Content starts

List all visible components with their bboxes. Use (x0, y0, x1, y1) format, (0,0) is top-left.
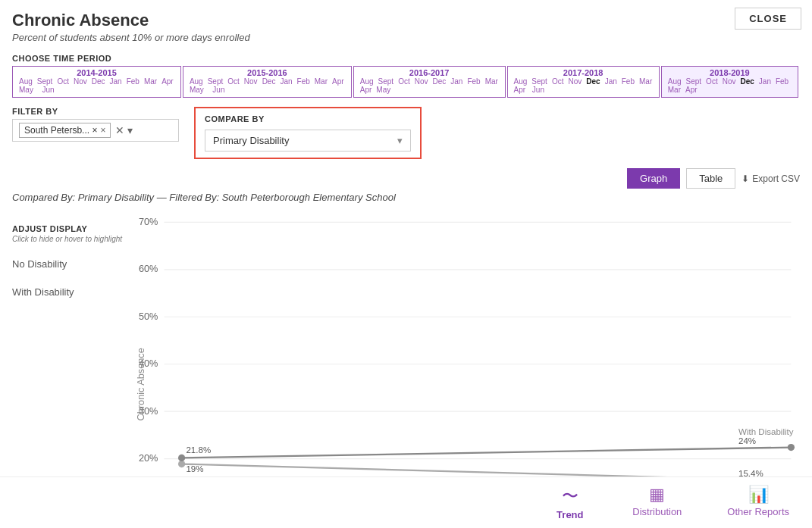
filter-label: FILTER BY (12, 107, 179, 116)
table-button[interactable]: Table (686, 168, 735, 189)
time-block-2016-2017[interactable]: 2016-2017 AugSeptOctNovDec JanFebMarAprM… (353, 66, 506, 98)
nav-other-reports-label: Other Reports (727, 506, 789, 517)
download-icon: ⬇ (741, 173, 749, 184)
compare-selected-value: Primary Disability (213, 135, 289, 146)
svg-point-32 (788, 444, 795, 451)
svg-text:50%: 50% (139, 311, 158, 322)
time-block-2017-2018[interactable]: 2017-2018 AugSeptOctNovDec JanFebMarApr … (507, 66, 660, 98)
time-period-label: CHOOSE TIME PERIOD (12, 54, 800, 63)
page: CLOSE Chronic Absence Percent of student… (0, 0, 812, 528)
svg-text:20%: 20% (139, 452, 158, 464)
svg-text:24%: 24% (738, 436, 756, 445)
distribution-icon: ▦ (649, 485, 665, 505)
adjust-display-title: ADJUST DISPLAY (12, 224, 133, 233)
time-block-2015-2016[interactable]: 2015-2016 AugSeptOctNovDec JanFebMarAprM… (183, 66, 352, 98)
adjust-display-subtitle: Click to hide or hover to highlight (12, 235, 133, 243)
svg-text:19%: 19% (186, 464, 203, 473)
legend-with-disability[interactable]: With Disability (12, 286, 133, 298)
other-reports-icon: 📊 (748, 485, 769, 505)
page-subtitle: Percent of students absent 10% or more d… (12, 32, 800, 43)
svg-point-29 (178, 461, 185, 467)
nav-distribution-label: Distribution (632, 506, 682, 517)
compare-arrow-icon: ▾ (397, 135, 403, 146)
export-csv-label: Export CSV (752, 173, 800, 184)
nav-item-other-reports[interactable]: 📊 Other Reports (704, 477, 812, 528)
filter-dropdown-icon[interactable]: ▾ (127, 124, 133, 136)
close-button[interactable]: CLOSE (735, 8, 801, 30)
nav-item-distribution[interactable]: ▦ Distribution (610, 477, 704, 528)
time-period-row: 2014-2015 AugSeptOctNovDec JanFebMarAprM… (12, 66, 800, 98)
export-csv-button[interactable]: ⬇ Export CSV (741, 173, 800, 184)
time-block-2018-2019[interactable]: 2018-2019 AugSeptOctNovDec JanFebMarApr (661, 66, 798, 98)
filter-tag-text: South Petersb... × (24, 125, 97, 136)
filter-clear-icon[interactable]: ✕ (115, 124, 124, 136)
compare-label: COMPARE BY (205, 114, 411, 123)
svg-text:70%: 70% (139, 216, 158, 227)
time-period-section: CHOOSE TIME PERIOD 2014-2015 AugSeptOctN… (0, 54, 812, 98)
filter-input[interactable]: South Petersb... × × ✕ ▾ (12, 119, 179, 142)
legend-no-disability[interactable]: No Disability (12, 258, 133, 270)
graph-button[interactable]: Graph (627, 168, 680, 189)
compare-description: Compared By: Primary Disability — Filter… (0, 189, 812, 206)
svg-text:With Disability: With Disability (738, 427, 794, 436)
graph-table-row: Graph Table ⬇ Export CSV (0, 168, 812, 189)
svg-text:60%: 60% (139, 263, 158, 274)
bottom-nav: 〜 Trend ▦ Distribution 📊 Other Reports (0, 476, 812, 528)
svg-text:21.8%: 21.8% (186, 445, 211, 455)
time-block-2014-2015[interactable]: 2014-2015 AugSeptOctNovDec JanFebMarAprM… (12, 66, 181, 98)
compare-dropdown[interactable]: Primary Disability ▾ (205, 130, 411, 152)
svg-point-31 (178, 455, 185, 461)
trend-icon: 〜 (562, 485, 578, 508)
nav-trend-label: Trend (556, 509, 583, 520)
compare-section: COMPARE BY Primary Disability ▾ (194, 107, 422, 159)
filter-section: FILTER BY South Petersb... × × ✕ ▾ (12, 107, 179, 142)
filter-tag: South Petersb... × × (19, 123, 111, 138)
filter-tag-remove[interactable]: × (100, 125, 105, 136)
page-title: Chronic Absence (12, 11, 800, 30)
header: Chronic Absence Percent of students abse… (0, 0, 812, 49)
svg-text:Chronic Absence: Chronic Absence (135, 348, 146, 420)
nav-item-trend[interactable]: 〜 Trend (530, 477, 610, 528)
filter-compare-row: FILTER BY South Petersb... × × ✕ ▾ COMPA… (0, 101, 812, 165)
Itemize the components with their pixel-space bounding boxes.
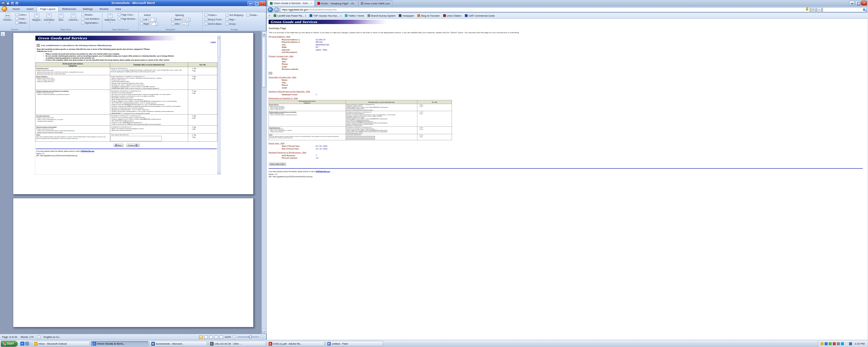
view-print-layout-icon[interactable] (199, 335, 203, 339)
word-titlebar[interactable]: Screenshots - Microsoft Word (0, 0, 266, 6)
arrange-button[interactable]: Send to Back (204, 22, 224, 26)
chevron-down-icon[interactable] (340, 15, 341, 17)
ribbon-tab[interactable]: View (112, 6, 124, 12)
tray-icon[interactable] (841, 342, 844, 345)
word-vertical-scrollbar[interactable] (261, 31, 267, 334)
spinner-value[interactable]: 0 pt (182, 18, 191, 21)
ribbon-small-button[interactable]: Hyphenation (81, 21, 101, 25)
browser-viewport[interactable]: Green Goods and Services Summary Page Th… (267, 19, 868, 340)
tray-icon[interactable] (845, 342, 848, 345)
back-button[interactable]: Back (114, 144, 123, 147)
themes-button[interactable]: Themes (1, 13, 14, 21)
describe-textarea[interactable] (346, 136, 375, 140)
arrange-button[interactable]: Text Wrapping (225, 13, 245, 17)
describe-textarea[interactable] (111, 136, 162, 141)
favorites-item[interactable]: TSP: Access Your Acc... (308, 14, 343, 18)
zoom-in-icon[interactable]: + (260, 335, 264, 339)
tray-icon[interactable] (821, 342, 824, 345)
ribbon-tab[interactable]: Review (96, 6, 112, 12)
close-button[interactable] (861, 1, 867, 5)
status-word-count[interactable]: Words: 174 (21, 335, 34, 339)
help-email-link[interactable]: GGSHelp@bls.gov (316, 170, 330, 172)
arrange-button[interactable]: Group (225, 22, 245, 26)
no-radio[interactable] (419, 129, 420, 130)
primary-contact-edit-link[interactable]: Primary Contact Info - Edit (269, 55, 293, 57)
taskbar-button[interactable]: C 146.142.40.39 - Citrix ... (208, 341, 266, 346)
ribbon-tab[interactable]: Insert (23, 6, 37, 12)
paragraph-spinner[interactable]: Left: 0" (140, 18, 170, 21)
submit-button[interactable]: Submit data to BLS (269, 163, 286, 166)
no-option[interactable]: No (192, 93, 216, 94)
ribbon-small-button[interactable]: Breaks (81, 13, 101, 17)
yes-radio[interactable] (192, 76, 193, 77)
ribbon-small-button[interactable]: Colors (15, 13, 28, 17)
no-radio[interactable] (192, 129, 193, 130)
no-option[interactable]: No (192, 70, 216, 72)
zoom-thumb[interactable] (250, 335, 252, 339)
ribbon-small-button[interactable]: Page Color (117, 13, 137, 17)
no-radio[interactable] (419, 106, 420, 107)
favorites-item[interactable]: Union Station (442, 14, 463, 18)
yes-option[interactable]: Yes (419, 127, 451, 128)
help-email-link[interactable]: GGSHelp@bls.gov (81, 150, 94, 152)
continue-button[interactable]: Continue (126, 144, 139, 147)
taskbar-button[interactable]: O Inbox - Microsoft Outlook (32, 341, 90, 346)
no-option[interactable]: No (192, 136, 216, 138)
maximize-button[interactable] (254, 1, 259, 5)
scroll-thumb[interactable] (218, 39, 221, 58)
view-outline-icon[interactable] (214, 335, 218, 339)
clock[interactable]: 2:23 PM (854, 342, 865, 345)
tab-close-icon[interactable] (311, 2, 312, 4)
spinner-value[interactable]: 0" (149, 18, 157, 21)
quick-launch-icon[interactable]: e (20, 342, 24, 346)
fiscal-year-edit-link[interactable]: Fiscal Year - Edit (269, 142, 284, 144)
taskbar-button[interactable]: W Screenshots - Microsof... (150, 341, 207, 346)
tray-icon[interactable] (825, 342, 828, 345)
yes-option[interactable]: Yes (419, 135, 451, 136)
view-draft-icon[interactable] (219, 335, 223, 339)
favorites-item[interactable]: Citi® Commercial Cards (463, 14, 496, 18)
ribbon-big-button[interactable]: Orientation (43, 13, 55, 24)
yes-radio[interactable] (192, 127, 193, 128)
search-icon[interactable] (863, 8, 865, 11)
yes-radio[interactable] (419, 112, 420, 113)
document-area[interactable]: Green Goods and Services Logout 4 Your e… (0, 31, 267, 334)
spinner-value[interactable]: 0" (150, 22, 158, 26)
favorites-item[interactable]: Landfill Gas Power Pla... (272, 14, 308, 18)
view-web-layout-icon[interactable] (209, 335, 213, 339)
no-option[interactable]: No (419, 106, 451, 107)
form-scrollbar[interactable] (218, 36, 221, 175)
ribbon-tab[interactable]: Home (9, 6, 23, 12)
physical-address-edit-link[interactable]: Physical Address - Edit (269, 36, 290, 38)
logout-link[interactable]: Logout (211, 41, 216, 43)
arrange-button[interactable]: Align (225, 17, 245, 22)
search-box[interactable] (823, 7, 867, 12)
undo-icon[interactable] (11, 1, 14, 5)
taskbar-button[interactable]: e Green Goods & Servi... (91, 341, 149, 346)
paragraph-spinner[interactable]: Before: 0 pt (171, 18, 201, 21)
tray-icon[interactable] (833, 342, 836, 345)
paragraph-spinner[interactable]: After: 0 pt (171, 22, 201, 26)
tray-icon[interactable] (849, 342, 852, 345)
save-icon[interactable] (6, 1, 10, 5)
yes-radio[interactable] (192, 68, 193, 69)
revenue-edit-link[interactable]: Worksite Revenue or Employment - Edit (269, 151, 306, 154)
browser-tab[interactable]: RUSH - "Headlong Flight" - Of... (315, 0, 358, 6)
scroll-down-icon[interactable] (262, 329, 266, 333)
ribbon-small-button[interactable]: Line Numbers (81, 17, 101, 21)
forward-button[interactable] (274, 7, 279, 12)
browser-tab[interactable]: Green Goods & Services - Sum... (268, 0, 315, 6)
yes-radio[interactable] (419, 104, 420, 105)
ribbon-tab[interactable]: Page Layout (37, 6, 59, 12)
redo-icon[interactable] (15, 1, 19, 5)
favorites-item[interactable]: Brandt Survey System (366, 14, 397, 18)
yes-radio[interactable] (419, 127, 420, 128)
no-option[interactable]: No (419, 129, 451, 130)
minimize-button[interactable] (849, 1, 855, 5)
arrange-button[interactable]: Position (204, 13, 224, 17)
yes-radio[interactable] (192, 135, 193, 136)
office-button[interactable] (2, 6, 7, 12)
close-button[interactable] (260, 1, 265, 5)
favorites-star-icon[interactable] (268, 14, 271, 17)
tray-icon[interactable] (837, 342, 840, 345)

Content ends

YOUR INSTRUCTIONS: Please give the count of lines in the listing that include the string "AugSeptOctNovDec", with no words around it.

RESPONSE: 6